Aujourd'hui, pour l'auteur du fameux et non moins mémorable discours de Sétif de 2012, l'exercice présidentiel semble se compliquer avec cette affaire de gaz de schiste qui cache, en fait, une grande détresse économique et sociale des populations du grand Sud et qui n'en finit pas de soulever les passions. Le risque est grand, écrivait un chroniqueur, affirmant « qu'il suffit d'un murmure pour qu'Al-Jazeera dépoussière ses studios et tourne ses scènes favorites d'un soulèvement en 3D à partir d'In Salah, ou toute autre partie du territoire ».

Et le décor commence à se mettre en place, avec déjà, l'entrée en scène d'un certain José Bové, député français au Parlement européen, altermondialiste connu pour son combat contre les OGM, qui a déclaré au journal électronique TSA : « (?) avec la répression qu'il y a eu ces dernières 48 heures à In Salah, il faudrait peut-être qu'on passe à un stade supérieur (?) ».

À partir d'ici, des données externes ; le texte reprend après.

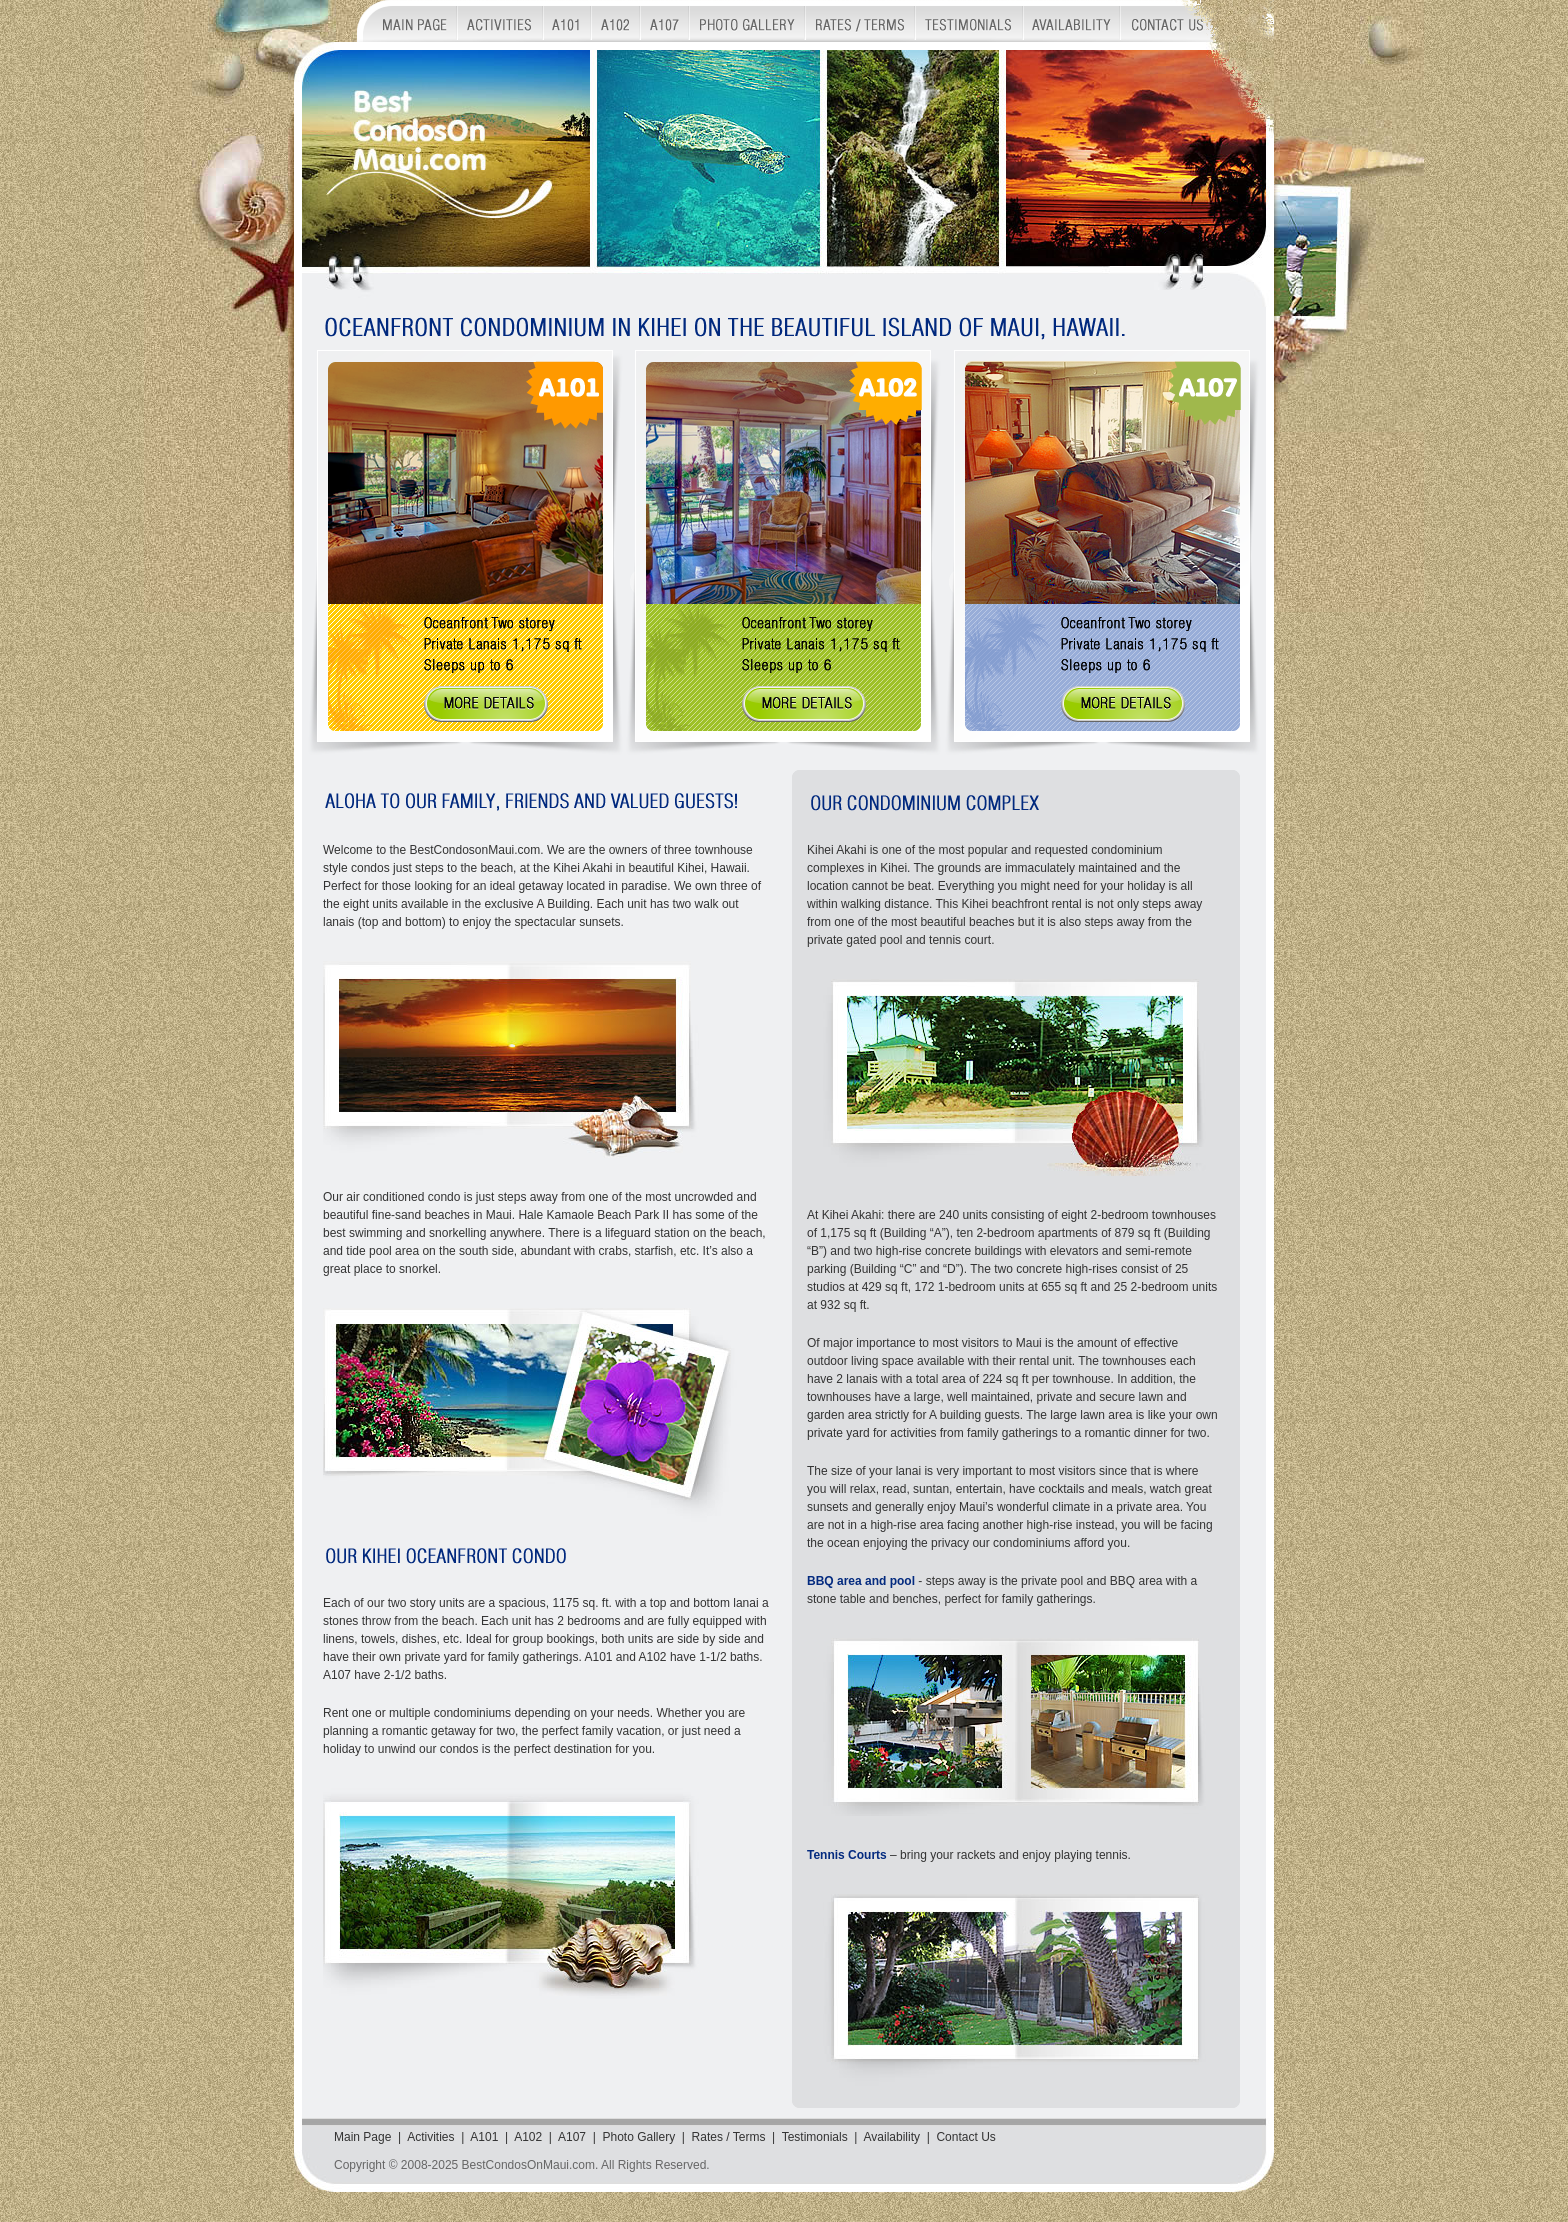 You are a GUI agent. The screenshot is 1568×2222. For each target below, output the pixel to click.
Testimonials (815, 2137)
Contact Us (965, 2137)
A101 (484, 2137)
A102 (528, 2137)
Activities (430, 2137)
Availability (892, 2137)
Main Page (362, 2137)
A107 (572, 2137)
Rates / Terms (729, 2137)
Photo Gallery (638, 2137) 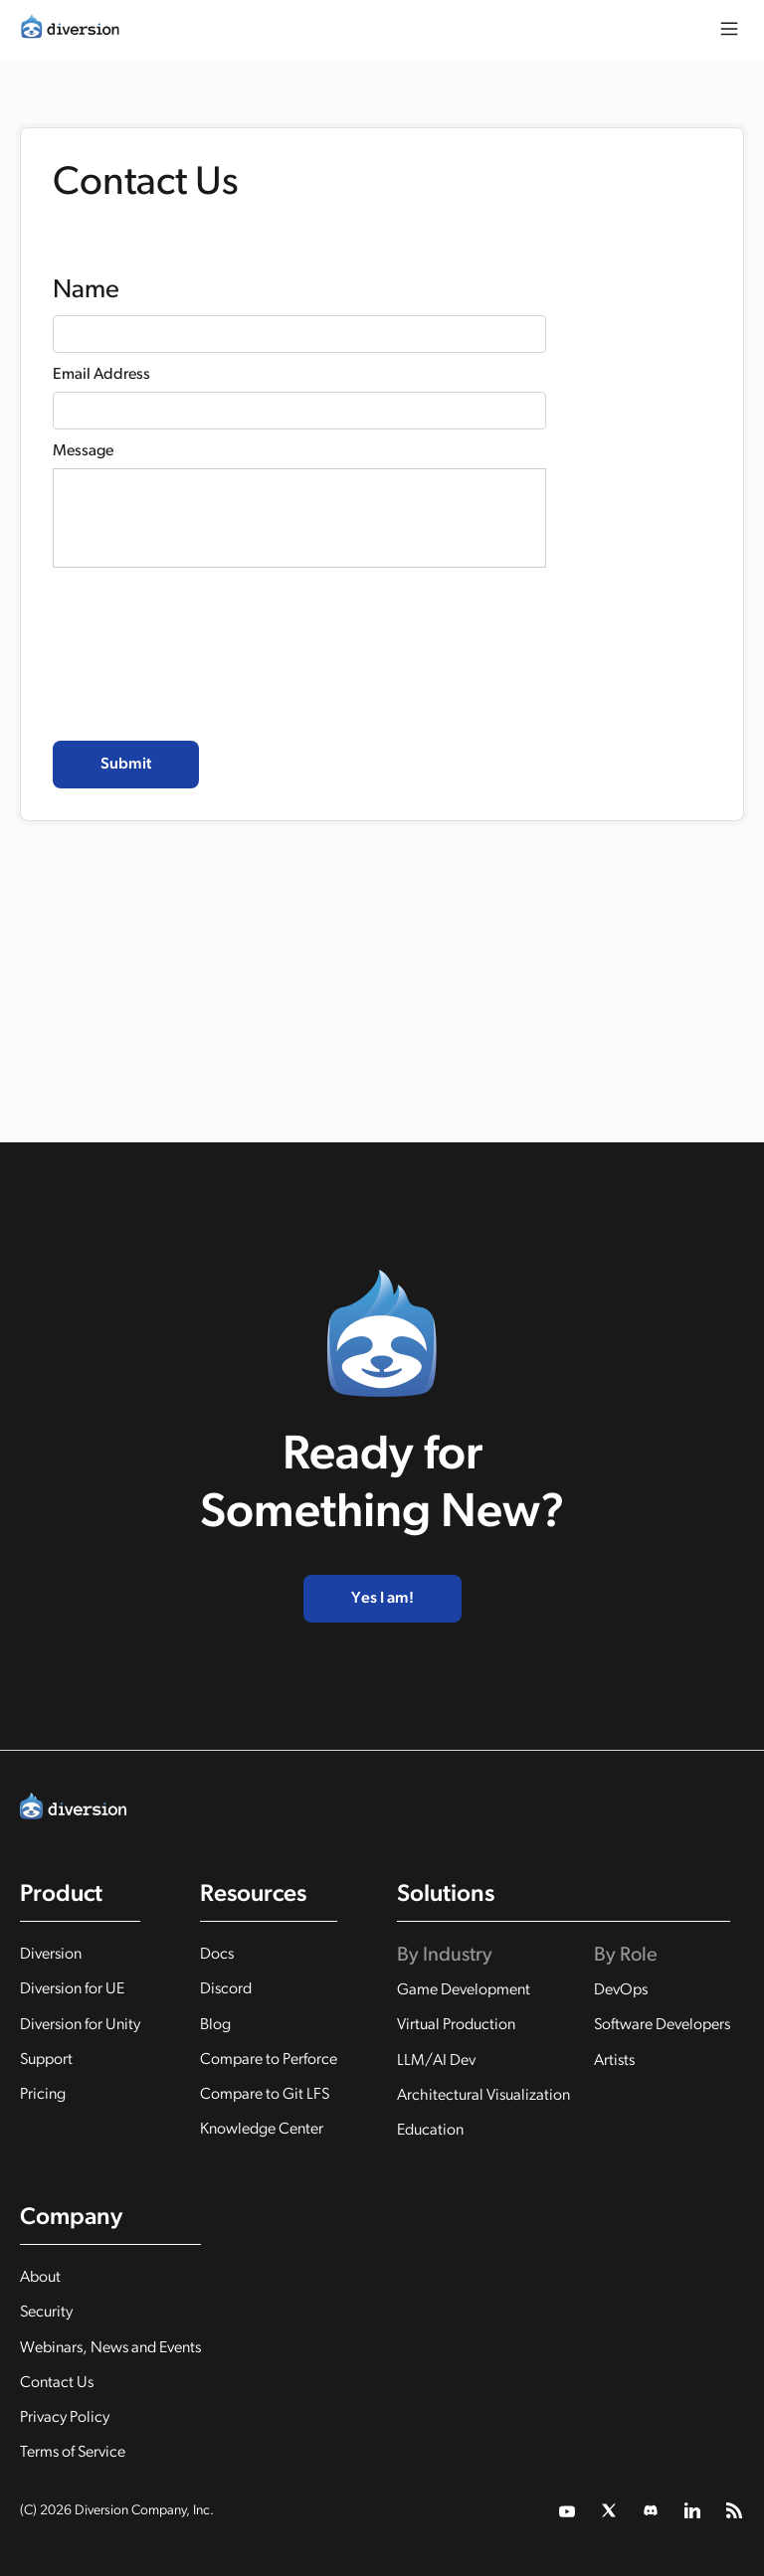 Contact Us (57, 2383)
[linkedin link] (693, 2511)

A moins qu'Abdelaziz Bouteflika, celui-là même qui refuse d'être considéré comme un trois-quart de président, n'ordonne à Sellal d'ouvrir, dans la foulée du code de la famille, le chantier de la révision de la loi sur les hydrocarbures et de soumettre cette question de gaz de schiste qui taraude l'esprit de nos concitoyens d'In Salah et d'ailleurs à un large débat populaire !

A ce moment-là, on pourra lui dire : « merci, monsieur le Président ! ».